Exercise aim – Filter the records for lines holding the string "Hertz".

Recorded data –

────────

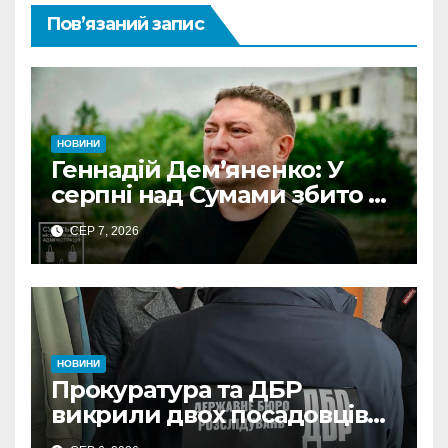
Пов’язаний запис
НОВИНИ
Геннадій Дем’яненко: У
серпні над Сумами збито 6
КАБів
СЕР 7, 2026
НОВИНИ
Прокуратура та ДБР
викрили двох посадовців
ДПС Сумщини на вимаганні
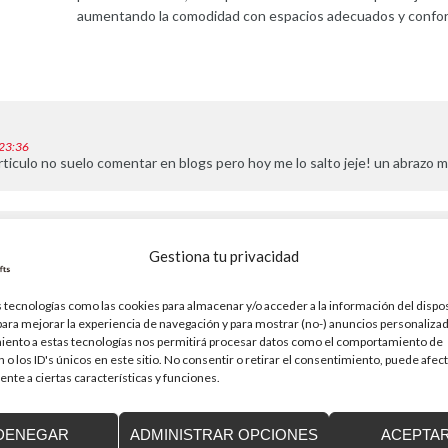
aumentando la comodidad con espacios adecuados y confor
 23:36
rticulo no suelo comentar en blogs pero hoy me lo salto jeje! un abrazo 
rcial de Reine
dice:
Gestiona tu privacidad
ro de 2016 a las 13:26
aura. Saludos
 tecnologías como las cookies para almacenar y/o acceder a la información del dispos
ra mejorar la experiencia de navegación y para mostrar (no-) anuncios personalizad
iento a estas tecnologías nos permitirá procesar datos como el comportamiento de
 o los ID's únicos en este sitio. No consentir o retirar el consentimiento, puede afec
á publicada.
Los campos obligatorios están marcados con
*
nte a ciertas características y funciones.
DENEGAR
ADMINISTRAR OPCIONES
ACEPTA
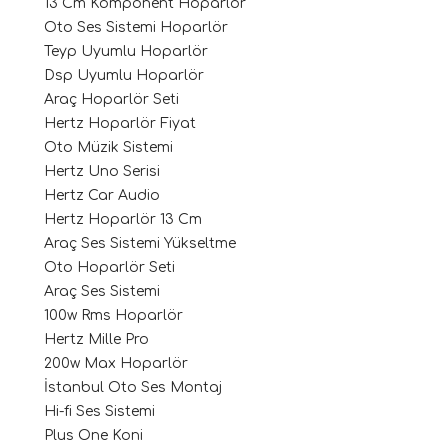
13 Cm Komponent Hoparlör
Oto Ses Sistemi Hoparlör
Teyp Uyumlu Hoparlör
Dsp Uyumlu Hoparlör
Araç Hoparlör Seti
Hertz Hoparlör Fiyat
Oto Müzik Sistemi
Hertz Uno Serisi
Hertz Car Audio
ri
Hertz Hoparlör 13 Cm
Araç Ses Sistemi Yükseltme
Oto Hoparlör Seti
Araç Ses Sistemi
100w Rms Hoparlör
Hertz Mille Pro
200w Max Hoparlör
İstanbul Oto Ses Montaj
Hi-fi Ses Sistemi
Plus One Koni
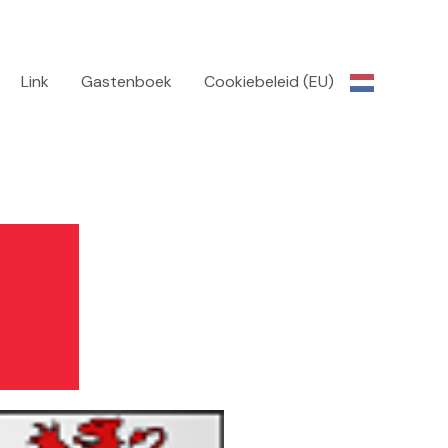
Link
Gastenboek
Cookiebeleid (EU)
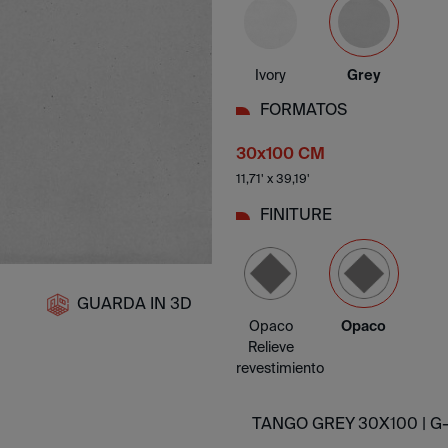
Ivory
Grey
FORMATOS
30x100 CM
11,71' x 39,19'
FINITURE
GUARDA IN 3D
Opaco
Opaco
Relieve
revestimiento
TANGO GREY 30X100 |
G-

────────

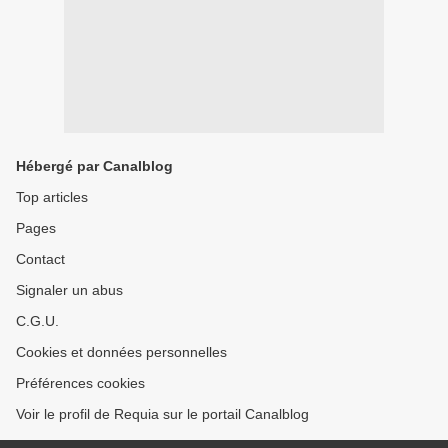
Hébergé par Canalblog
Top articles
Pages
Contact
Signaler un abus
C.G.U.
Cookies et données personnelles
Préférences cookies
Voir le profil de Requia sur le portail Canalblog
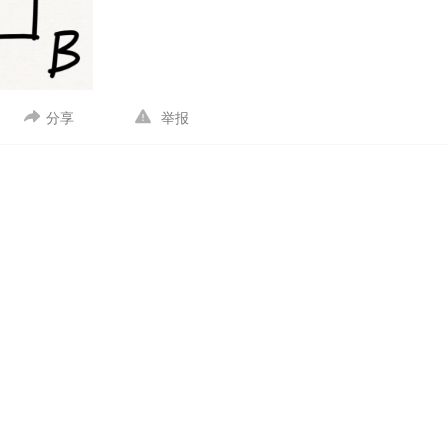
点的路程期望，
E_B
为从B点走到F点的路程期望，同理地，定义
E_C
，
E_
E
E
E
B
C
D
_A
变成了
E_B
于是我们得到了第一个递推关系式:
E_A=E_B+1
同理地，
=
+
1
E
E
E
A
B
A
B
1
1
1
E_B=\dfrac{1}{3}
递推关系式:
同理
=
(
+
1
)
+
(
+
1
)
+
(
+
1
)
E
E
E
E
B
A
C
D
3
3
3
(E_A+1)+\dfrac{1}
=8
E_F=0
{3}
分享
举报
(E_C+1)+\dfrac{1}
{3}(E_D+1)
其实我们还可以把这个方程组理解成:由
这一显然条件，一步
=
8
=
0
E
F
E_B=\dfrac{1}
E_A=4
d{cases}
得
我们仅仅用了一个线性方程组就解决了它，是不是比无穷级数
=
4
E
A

────────

Expected output –
Hertz Hoparlör Fiyat
Hertz Uno Serisi
Hertz Car Audio
Hertz Hoparlör 13 Cm
Hertz Mille Pro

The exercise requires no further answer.